By on March 13, 2019

Volkswagen Group just announced a restructuring plan aimed at raising the company’s operating margin to 6 percent. Unfortunately, the strategy involves a staffing reduction of up to 7,000 individuals by 2023 — with the automaker saving an estimated 5.9 billion euros in the process.

While legitimate layoffs aren’t expected to take place for at least a few more years, VW claims the “automation of routine tasks” will make the jobs unnecessary, adding that the staffing cuts could be done by simply not replacing employees who take an early retirement package. 

“The potential number of employees born during the next three defined periods eligible for partial retirement totals about 11,000,” the company said in a release. “Restructuring along the demographic curve is therefore possible. At the same time some 2,000 new jobs are to be created in Technical Development, which relates to electronics architecture and software. With regard to all measures, Volkswagen has given its workforce a job security guarantee until at least 2025.”

With a slimmer staff, reduced complexity and material costs, and increased digitization, VW claims its restructuring program should begin achieving the desired results by the end of this year.

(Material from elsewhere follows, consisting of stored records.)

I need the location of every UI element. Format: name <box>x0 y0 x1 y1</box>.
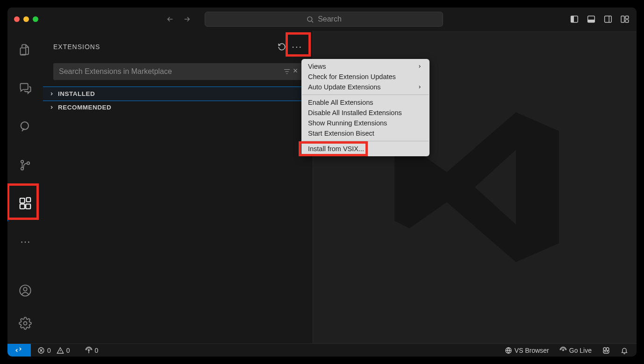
svg-point-28 <box>605 351 606 352</box>
status-bar: 0 0 0 VS Browser Go Live <box>7 343 637 357</box>
search-placeholder: Search <box>318 15 342 23</box>
menu-start-bisect[interactable]: Start Extension Bisect <box>301 128 429 138</box>
svg-rect-16 <box>20 204 25 209</box>
svg-point-14 <box>27 162 29 164</box>
svg-rect-8 <box>625 16 629 19</box>
status-warnings[interactable]: 0 <box>57 347 70 354</box>
svg-rect-4 <box>588 20 594 22</box>
global-search-input[interactable]: Search <box>205 12 443 27</box>
chevron-right-icon <box>417 64 422 69</box>
svg-rect-5 <box>605 16 612 22</box>
more-tabs[interactable]: ⋯ <box>14 231 36 253</box>
svg-rect-2 <box>571 16 573 22</box>
svg-point-25 <box>562 349 564 351</box>
status-copilot-icon[interactable] <box>602 346 610 355</box>
svg-point-20 <box>23 287 27 291</box>
menu-show-running[interactable]: Show Running Extensions <box>301 118 429 128</box>
svg-point-21 <box>24 322 27 325</box>
back-button[interactable] <box>165 14 176 25</box>
recommended-label: RECOMMENDED <box>58 104 111 111</box>
close-window-button[interactable] <box>14 16 20 22</box>
remote-button[interactable] <box>7 344 31 357</box>
menu-separator <box>302 95 429 95</box>
installed-label: INSTALLED <box>58 90 95 97</box>
filter-icon[interactable] <box>283 67 291 76</box>
svg-rect-17 <box>26 204 30 209</box>
settings-button[interactable] <box>14 313 36 334</box>
search-tab[interactable] <box>14 116 36 138</box>
toggle-secondary-side-bar-icon[interactable] <box>603 14 613 24</box>
svg-point-29 <box>607 351 608 352</box>
svg-point-27 <box>606 348 609 350</box>
customize-layout-icon[interactable] <box>620 14 630 24</box>
chat-tab[interactable] <box>14 78 36 99</box>
more-actions-button[interactable]: ··· <box>292 41 302 52</box>
svg-point-12 <box>21 160 23 163</box>
activity-bar: ⋯ <box>7 31 43 343</box>
explorer-tab[interactable] <box>14 39 36 61</box>
chevron-right-icon <box>48 91 55 96</box>
status-bell-icon[interactable] <box>621 347 628 354</box>
menu-auto-update[interactable]: Auto Update Extensions <box>301 82 429 92</box>
menu-enable-all[interactable]: Enable All Extensions <box>301 97 429 108</box>
toggle-panel-icon[interactable] <box>586 14 596 24</box>
svg-rect-18 <box>27 198 31 202</box>
window-controls <box>14 16 38 22</box>
accounts-button[interactable] <box>14 280 36 301</box>
extension-search-placeholder: Search Extensions in Marketplace <box>59 67 172 76</box>
sidebar-title: EXTENSIONS <box>53 43 100 51</box>
extensions-tab[interactable] <box>14 193 36 214</box>
menu-disable-all[interactable]: Disable All Installed Extensions <box>301 108 429 118</box>
extensions-more-menu: Views Check for Extension Updates Auto U… <box>301 59 429 156</box>
search-icon <box>306 15 314 23</box>
status-errors[interactable]: 0 <box>37 347 51 354</box>
refresh-button[interactable] <box>278 43 286 51</box>
status-vs-browser[interactable]: VS Browser <box>505 347 549 354</box>
minimize-window-button[interactable] <box>23 16 29 22</box>
svg-rect-10 <box>21 48 26 55</box>
svg-point-23 <box>88 349 89 351</box>
title-bar: Search <box>7 7 637 31</box>
svg-point-11 <box>21 122 29 130</box>
menu-separator <box>302 141 429 141</box>
svg-rect-9 <box>625 20 629 22</box>
svg-rect-15 <box>20 198 25 203</box>
status-ports[interactable]: 0 <box>85 347 99 354</box>
clear-icon[interactable] <box>292 67 299 76</box>
recommended-section-header[interactable]: RECOMMENDED <box>43 101 313 114</box>
chevron-right-icon <box>48 105 55 110</box>
svg-rect-7 <box>621 16 624 22</box>
svg-point-0 <box>308 16 312 21</box>
svg-point-26 <box>603 348 606 350</box>
status-go-live[interactable]: Go Live <box>559 347 592 354</box>
extensions-sidebar: EXTENSIONS ··· Search Extensions in Mark… <box>43 31 313 343</box>
forward-button[interactable] <box>181 14 193 25</box>
menu-install-vsix[interactable]: Install from VSIX... <box>301 144 429 154</box>
toggle-primary-side-bar-icon[interactable] <box>569 14 580 24</box>
menu-check-updates[interactable]: Check for Extension Updates <box>301 72 429 82</box>
chevron-right-icon <box>417 85 422 89</box>
installed-section-header[interactable]: INSTALLED <box>43 87 313 101</box>
extension-search-input[interactable]: Search Extensions in Marketplace <box>53 63 302 80</box>
menu-views[interactable]: Views <box>301 61 429 72</box>
maximize-window-button[interactable] <box>33 16 38 22</box>
source-control-tab[interactable] <box>14 154 36 176</box>
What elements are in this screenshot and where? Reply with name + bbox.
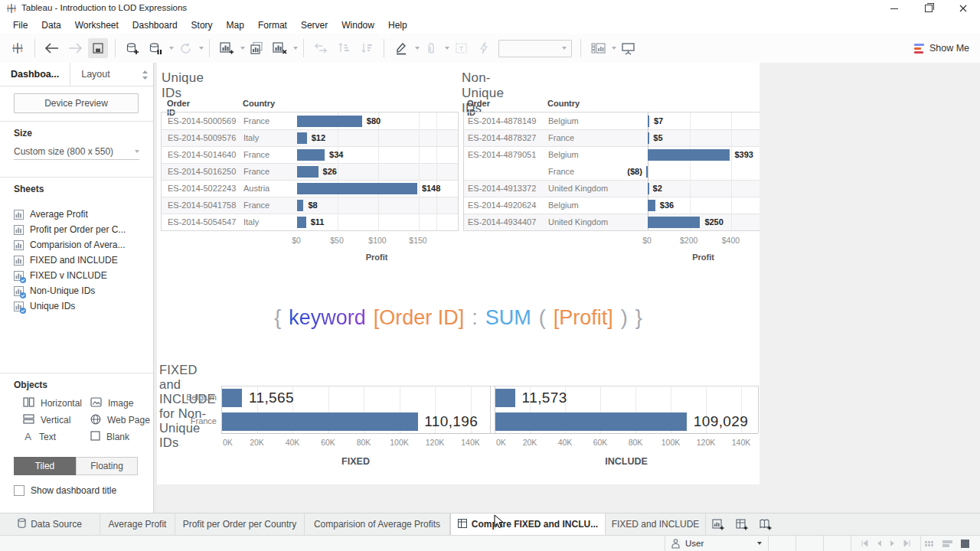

“We have already achieved a great deal with the pact for the future: but there is still much more to do if we are to manage the challenges facing us beyond 2020 as well,” said VW COO Ralf Brandstätter. “We will significantly step up the pace of our transformation so as to make Volkswagen fit for the electric and digital era. Volkswagen is to become more efficient and agile and a more attractive and modern employer, especially in administration. Initial constructive talks with the Works Council on the planned implementation of the digitalization roadmap in the administrative areas of the company have already taken place.”

Ah, electrification. While almost everyone agrees there’s another recession looming on the horizon, most automakers’ restructuring plans revolve around prepping for mobility projects — not enduring a less-friendly economy. However, Volkswagen has been working on this strategy for a while. The automaker signed a labor pact in 2016, defining a pathway to generate 3 billion euros in annual savings while cutting 30,000 jobs. Impressively, it’s managed to come within 600,000 euros of its annual goal without having to eliminate that many positions.

This year, VW hopes to see revenue growth of as much as 5 percent and a return on sales of between 4 percent and 5 percent. Meanwhile, it intends to earmark 19 billion euros for investment in future technologies through 2023.